Mississippi AG’s Subpoena to Google Put on Hold by Court
Google, Inc. won a preliminary injunction stopping the Mississippi Attorney General from enforcing a 79-page subpoena or bringing a civil or criminal charge against Google under Mississippi law for making accessible third-party content to Internet users.
In a brief order, the trial court found that Google had a substantial likelihood of prevailing on the merits in its request for a declaratory judgment to stop Jim Hood, the Mississippi Attorney General, from enforcing a subpoena and bringing criminal charges against Google.
In its complaint filed in December, Google asserts that the Mississippi Attorney General “has engaged in a sustained campaign of threats against Google, designed to compel Google to restrict the information created by others that Google makes available through its search engine, YouTube video-sharing site, and related advertising. As part of that campaign, the Attorney General has threatened to proceed against Google civilly or criminally under Mississippi’s Consumer Protection Act (‘MCPA’), and he has issued a retaliatory and burdensome Administrative Subpoena and Subpoena Duces Tecum (‘Subpoena’) to Google, demanding Google produce an enormous volume of documents on a wide range of topics related to the actions Google takes and does not take to restrict the content created by third parties that may be accessed through Google’s services.”
Google alleges the dispute with the Attorney General started in the fall of 2012. The company alleges that Hood “has demanded that Google block or remove from its services various content he disfavors. When Google did not give in to his demands, he first threatened, then issued, a burdensome Subpoena explicitly focused on immunized conduct.”

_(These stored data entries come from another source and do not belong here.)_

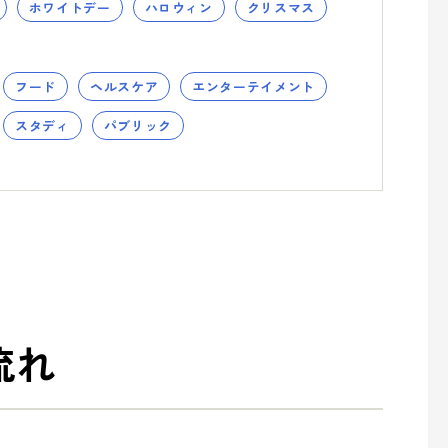
ホワイトデー
ハロウィン
クリスマス
フード
ヘルスケア
エンターテイメント
スタディ
パブリック
流れ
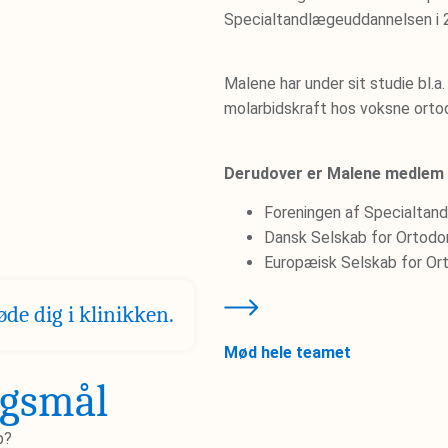
Specialtandlægeuddannelsen i 
Malene har under sit studie bl.a.
molarbidskraft hos voksne ortod
Derudover er Malene medlem 
Foreningen af Specialtand
Dansk Selskab for Ortodo
Europæisk Selskab for Or
øde dig i klinikken.
Mød hele teamet
rgsmål
b?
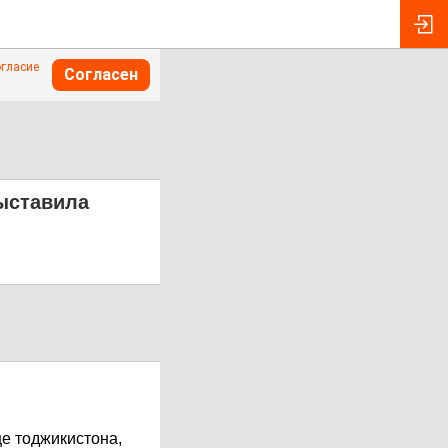
огласие
Согласен
выставила
це тоджикистона,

Google claims Hood’s demands to censor search results by delisting websites that he contends “may contain illegal or dangerous content” would have “a chilling effect on free speech by entirely removing lawful pages that no one has identified as infringing.”
The judge’s order states that the court will publish a detailed ruling by March 12, 2015.
Google, Inc. v Jim Hood, Attorney General of the State of Mississippi, S.D. Miss. No. 14cv981, issued March 2, 2015.